We headed past the boundary at roughly noon, armed with our customary weaponry. Flintlock, cutlass, club, that sort of thing. The lads were a bit unsettled by the change in weather, not to mention the terrain being completely different within the span of three feet, from sand and palms to dirt and scrub.
...Beg pardon, but there's some disturbance up abovedecks that seems to need my utmost attention. >_< Shall continue this letter in but a moment, Sir.
Wednesday, July 26, 2006
Somewhere in the Tropics...
Lord Admiral,
As you may know, we have recently established a beachhead on the island. Recently being several months ago, actually, or will have been several months by the time you receive this missive, if indeed the couriers are still as slow as they were when I first took the post of Captain, back in '73... then again, those were the days when a privateer didn't necessarily need letters of marque, he(she, in my case, haha) simply plundered and pillaged. Ah, how the rum and eggnog flowed in those days! I remember them all fondly. 'T wasn't such a long time ago, now was it, Sir? You and I both, full of ideals and rampant disregard for the King's laws. Then again, we're subject to those laws now, eh? You old scurvy dog, you. But I ramble, forgive me. Paper isn't so bountiful that I can waste space on memories, isn't that right. Though I suppose we could always attempt to press more out of those palm leaves... shall have the crew look into it.

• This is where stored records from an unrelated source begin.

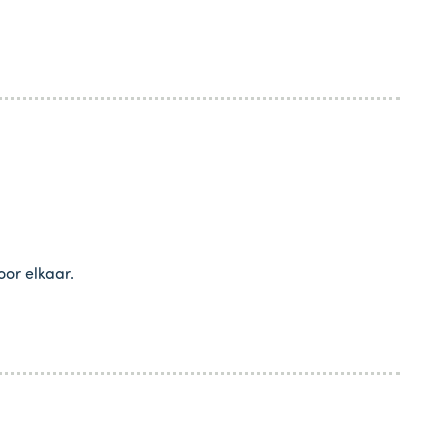
oor elkaar.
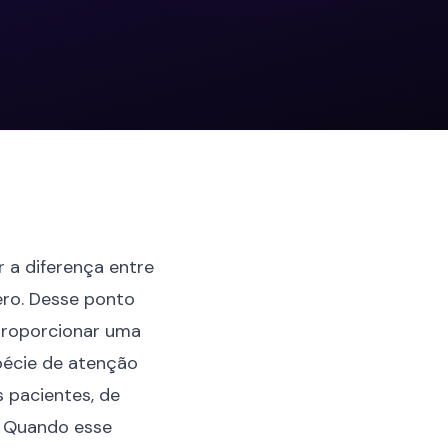
er
a diferença
entre
ro. Desse ponto
 proporcionar uma
pécie de atenção
 pacientes, de
. Quando esse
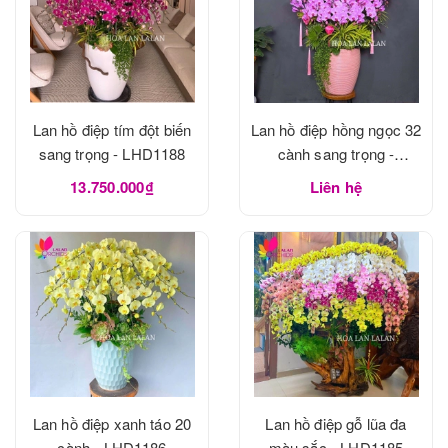
Lan hồ điệp tím đột biến
Lan hồ điệp hồng ngọc 32
sang trọng - LHD1188
cành sang trọng -
LHD1188
13.750.000₫
Liên hệ
Lan hồ điệp xanh táo 20
Lan hồ điệp gỗ lũa đa
cành - LHD1186
màu sắc - LHD1185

But yes! The island. We found the boundary you spoke of, and have undertaken several expeditions into the ...Faerie, I suppose you'd call it. The place where the natural state of the island meets Faerie is odd, to say the least. It's as if the island simply ends, and Faerie begins, with no sensible markers or anything to indicate a break. You walk down an animal path, looking ahead to the coconut groves, and then find yourself in Faerie, where the land is much like that of the Highlands back home, flattening into moors and hilly plains after about two dayss travel. Tis quite a shock, to trod from tropical heat to that sort of autumnal cool. The meeting-place line extends quite a ways, perhaps half a mile or so, and we've taken steps to mark it with little flags, so as not to get a sudden surprise upon our morning patrol. Everything goes rather well; only minor casualties so far. Lost a couple of men to a rock troll. Terrible, really. Wandering the gully one moment, down the troll's gullet the next. Rest of us just ran; what where we to do against the likes of that? Have marked the gully as well, with careful notation to the rest of the lads to avoid it. I say that everything goes well, but that would be a lie... our rum has gone, and the lads were upset about that, but I calmed them with promises of faerie gold and trinkets. And that worked, but well, there's a problem you see. The chai has run out. And this the lads don't take nearly so well. So please Sir, if you could find it in your best interest to send more chai via an expedient source, then myself and the rest of the lads would be quite grateful to you and the rest of the Navy. More eggnog, too. And some bagels, perhaps? I shall continue to do the best to research the nature of (F)faerie and send updated reports on a reg'lar basis.